Gene's hands smell like blood. He hasn't washed them, and Jackson's blood is crusting off of him onto me. It makes Gene's hands rough against my neck where he's holding me and I know there's something funny happening here, but he needs me so bad, I never realized how much. I always thought he was doing it for me, warming me up, keeping me going because I needed looking after and he needed someone to look after. Thought I was doing him a favor by looking after myself instead of making him do it, but I didn't think about why he needed that, why he needed me.
"Babe," he says in his same careful way, like he thinks my name might break against his teeth if he says it too fast. And I'm thinking about names and what they mean but before I can get anywhere with that thought, Gene's hands are in my hair the way they used to be, but instead of petting, he's pulling, and then--Jesus! what the fuck?
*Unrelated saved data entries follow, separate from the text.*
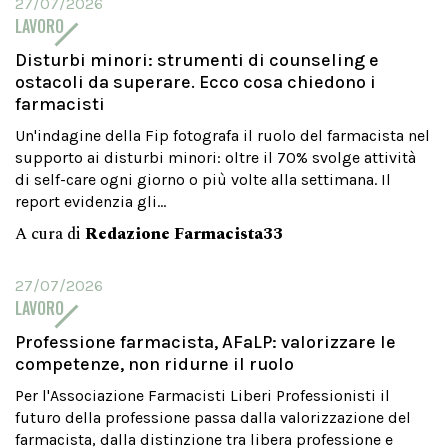
27/07/2026
LAVORO
Disturbi minori: strumenti di counseling e
ostacoli da superare. Ecco cosa chiedono i
farmacisti
Un'indagine della Fip fotografa il ruolo del farmacista nel
supporto ai disturbi minori: oltre il 70% svolge attività
di self-care ogni giorno o più volte alla settimana. Il
report evidenzia gli...
A cura di
Redazione Farmacista33
27/07/2026
LAVORO
Professione farmacista, AFaLP: valorizzare le
competenze, non ridurne il ruolo
Per l'Associazione Farmacisti Liberi Professionisti il
futuro della professione passa dalla valorizzazione del
farmacista, dalla distinzione tra libera professione e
I jerk backwards but he's got me--he's kissing me, my eyes, over my forehead, dragging onto my cheek, three hot breaths in my ear and then his mouth is on my mouth, just for a second, before he pulls away and we're staring at each other and he looks as messed up as I feel.
He gets his feet under him and starts to stand up. "You be careful," he says, and his hands are shaking when he picks up his helmet and lopes off down the alley, leaving me slumped against the wall talking to myself. Telling myself I'm okay, everything is okay, take it easy buddy, until I believe it and can head back to barracks, where I smoke and stare at the underside of the mattress above me and hope everyone else believes I'm okay, too. I go through the rest of my smokes and four of Lieb's trying to warm myself up, thinking how fucked up it is to miss a place like Bastogne.